Frank Barbieri is on the first Florida school board which passed a resolution on high-stakes testing. The chairman of the Palm Beach board offers his own words in this morning’s Palm Beach Post:
…………..We oppose the over-reliance on the FCAT. One test given on one day does not define each child’s progress annually, nor can it be used to demonstrate a teacher’s mastery of skills.
Everyone agrees we must have sensible accountability that measures students’ proficiency and their progress the same year. The FCAT, with its troubled history of testing errors and scoring issues, does not measure what we need. In fact, it measures one part of the previous year and a portion of the current year, where most subjects are only covered up to 70 percent because of the test’s timing.
Today we have a misguided system of accountability which is wildly over-weighted on the FCAT.
Who would have imagined a decade ago that the FCAT would determine a school’s funding, whether a child would be retained at grade level, assigned remediation or denied a diploma? Or that the FCAT would determine teacher salaries, continued employment or even the closing of schools? This has gone too far.
Ironically, this all-powerful FCAT is worthless to the child. Neither the student nor the teacher sees the results to determine where they need to improve. We spend millions on this test and all its trappings, materials, software, hardware, instruction to personnel, additional security staff, and new computers. We’ve lost sight of the children and their needs. We depleted the life force of creativity out of children. For some, a nurturing school is their only hope at a solid future. We’re systematically destroying that by irrationally centering our schools and curriculum around testing.

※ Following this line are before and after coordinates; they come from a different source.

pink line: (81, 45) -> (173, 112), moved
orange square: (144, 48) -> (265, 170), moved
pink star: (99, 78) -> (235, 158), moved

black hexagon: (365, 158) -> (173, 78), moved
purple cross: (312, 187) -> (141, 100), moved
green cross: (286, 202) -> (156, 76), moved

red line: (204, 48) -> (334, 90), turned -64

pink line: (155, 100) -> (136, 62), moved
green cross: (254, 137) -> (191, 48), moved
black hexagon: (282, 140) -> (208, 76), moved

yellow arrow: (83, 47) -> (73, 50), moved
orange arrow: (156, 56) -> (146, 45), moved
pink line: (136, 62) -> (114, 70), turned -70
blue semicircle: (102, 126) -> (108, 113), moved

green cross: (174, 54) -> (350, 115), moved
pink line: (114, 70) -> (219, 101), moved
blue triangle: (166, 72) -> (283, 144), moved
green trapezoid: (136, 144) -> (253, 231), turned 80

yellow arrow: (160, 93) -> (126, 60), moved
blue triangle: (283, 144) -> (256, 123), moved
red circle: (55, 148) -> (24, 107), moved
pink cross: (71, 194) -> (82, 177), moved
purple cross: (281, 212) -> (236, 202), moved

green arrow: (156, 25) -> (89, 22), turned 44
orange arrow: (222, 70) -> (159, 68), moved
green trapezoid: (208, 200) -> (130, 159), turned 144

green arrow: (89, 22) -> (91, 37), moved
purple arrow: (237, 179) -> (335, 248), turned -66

The incessant focus on this one almighty test narrows curriculum. Many schools can’t offer language, the arts, Advanced Placement courses, electives for job-ready positions, civics and literature because of the time and money spent on test-prep, remediation, FCAT re-takes and test-taking classes.

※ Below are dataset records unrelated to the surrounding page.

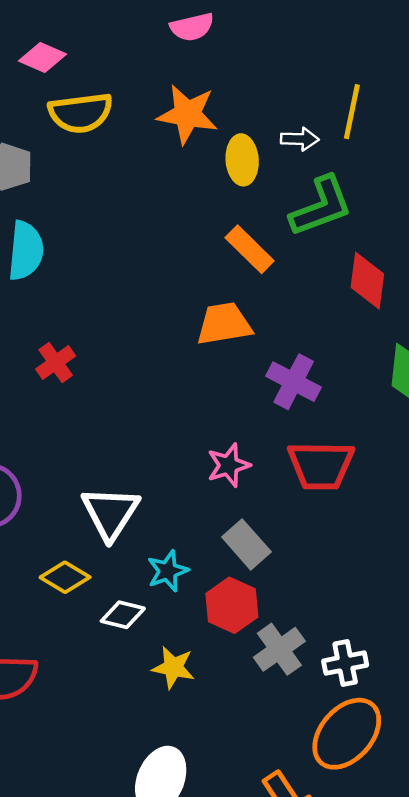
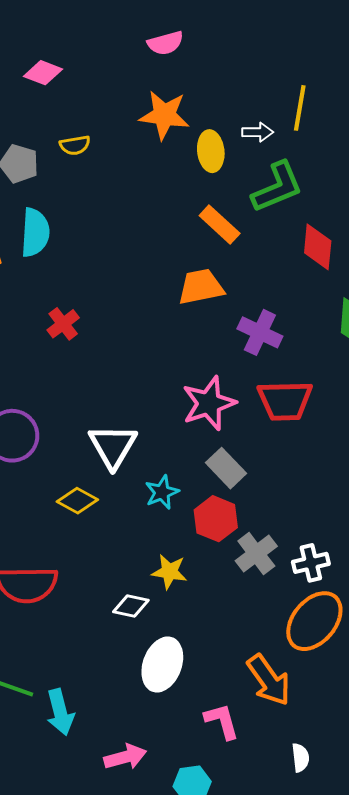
yellow semicircle: (81, 113) -> (75, 145), moved, size x0.6
pink star: (229, 465) -> (209, 403), size x1.5
white diamond: (123, 615) -> (131, 606), moved

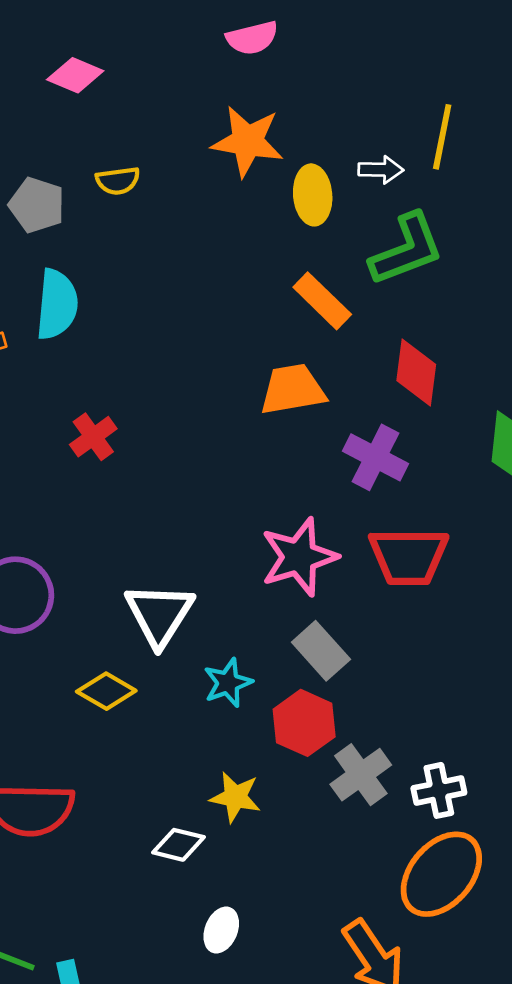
red diamond: (318, 247) -> (416, 373), moved
white ellipse: (162, 664) -> (221, 930), size x0.6

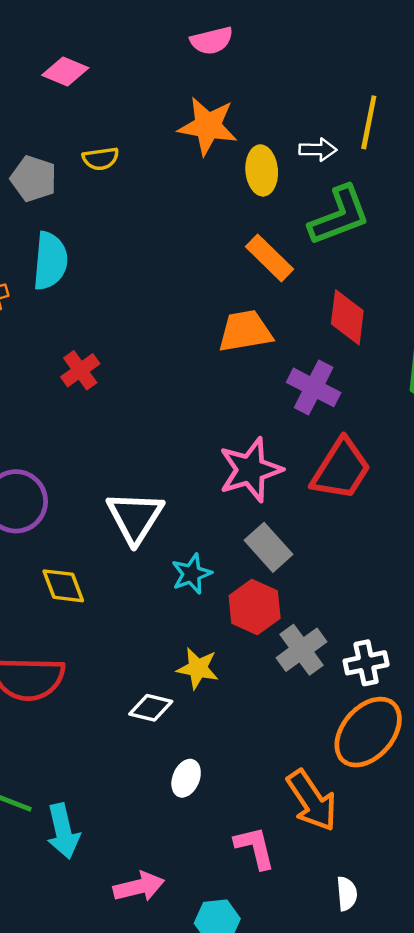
red trapezoid: (409, 556) -> (341, 469), turned -58
yellow diamond: (106, 691) -> (63, 586), moved, turned 39

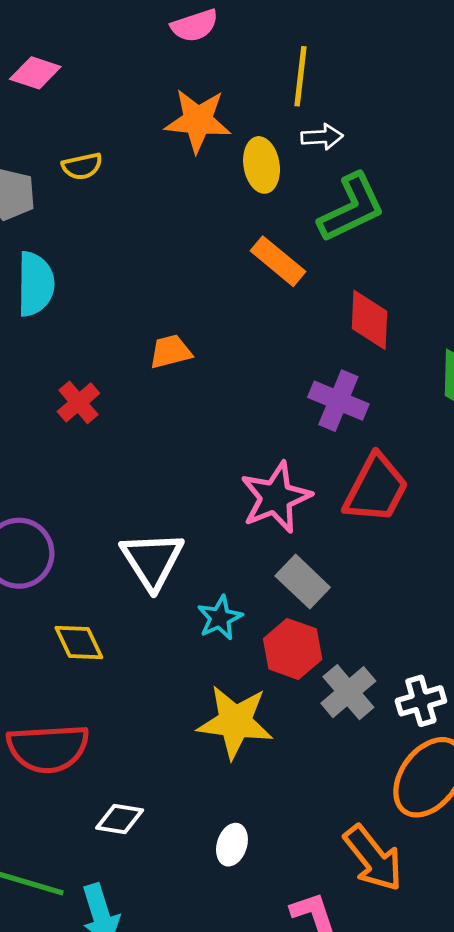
yellow line: (369, 122) -> (300, 76), moved
orange trapezoid: (245, 331) -> (170, 352), moved, size x0.7
yellow star: (198, 668) -> (235, 722), size x1.6
white diamond: (151, 708) -> (120, 819), moved

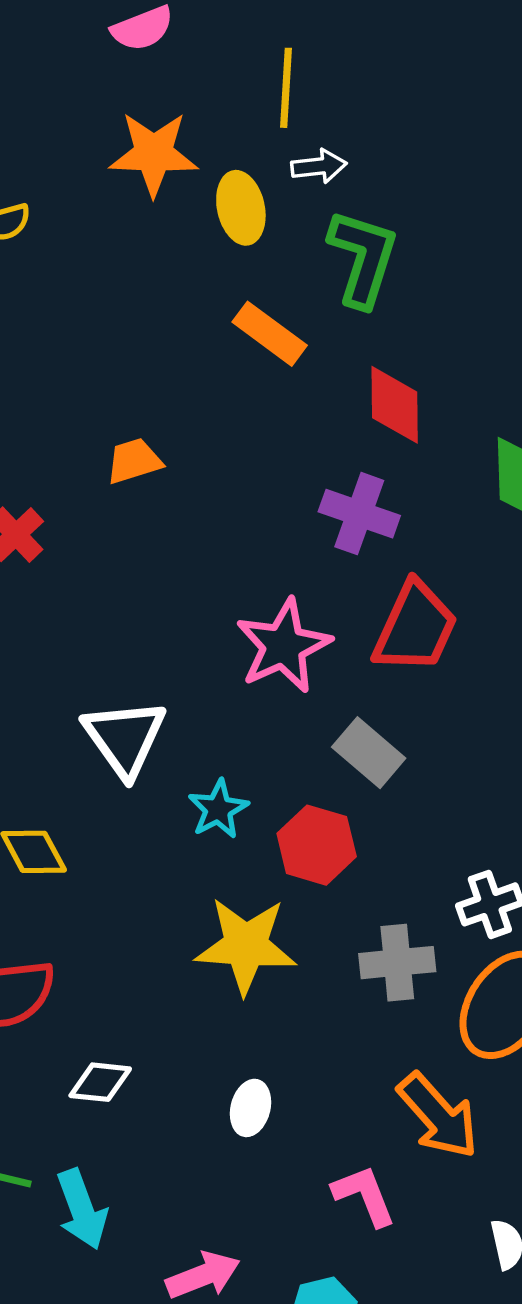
green L-shape: (352, 208) -> (363, 258), turned -44
gray rectangle: (303, 582) -> (369, 753), moved
gray cross: (348, 692) -> (397, 963), moved, turned 38

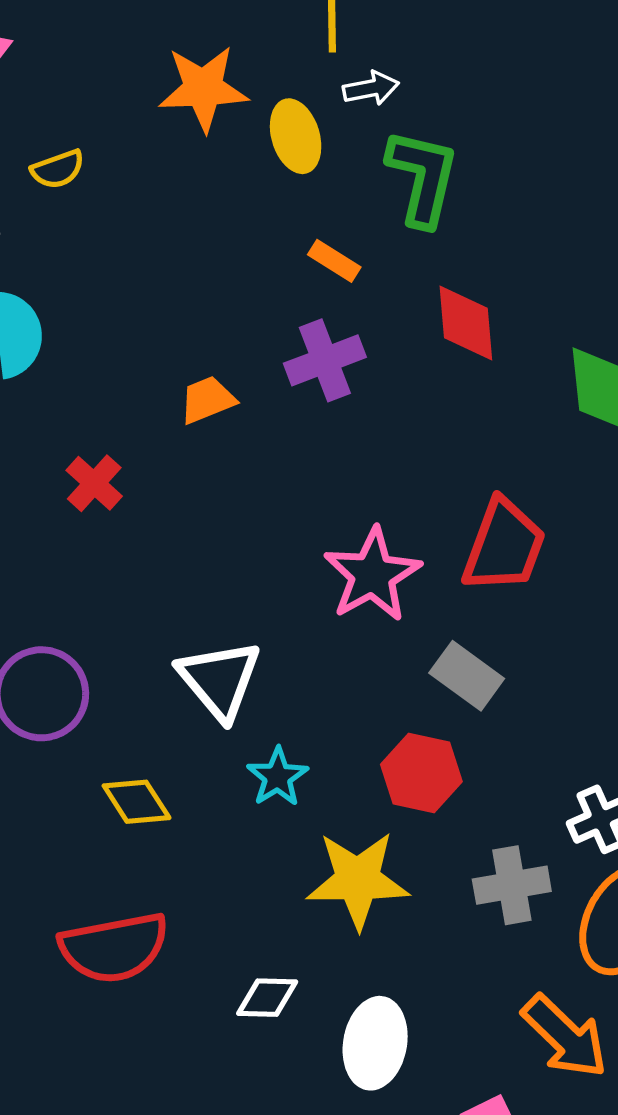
orange rectangle: (270, 334) -> (334, 261), size x0.7
purple cross: (359, 514) -> (325, 360), moved, turned -36
cyan star: (218, 809) -> (278, 777), moved
white diamond: (100, 1082) -> (267, 998), moved
white ellipse: (250, 1108) -> (375, 1043), size x1.6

We support this resolution objecting to over-reliance on the FCAT because we support a high-quality education for children. We promote this resolution to other counties because we believe it’s time to open up the dialogue on this broken accountability system.
Barbieri speaks directly to Commissioner Gerard Robinson dismissal of critics who “just don’t like tests” and explains what defenders of Florida’s status quo like Robinson aren’t admitting. Florida’s children go to school for 180 days, but only one of those days matter. And on that day, tax dollars are allocated and futures determined.